4 minute read

Building Advanced RAG Applications with FalkorDB Vector Store in LangChain: A Comprehensive Guide

Retrieval Augmented Generation (RAG) has emerged as a powerful paradigm in modern AI applications, allowing language models to access external knowledge for more accurate and contextual responses. One of the key components in any RAG system is the vector store, which enables efficient semantic search across documents. In this guide, we’ll explore how to implement advanced RAG applications using FalkorDB as a vector store within the LangChain framework.

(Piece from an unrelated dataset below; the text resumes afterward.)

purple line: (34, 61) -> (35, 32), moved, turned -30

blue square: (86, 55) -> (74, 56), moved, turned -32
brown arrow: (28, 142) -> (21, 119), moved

What is FalkorDB Vector Store?

FalkorDB is a graph database that provides vector indexing capabilities, making it an excellent choice for RAG applications. When integrated with LangChain, it allows developers to store embeddings and perform similarity searches efficiently. The FalkorDBVector class in LangChain’s community integrations provides a robust interface for vector storage and retrieval.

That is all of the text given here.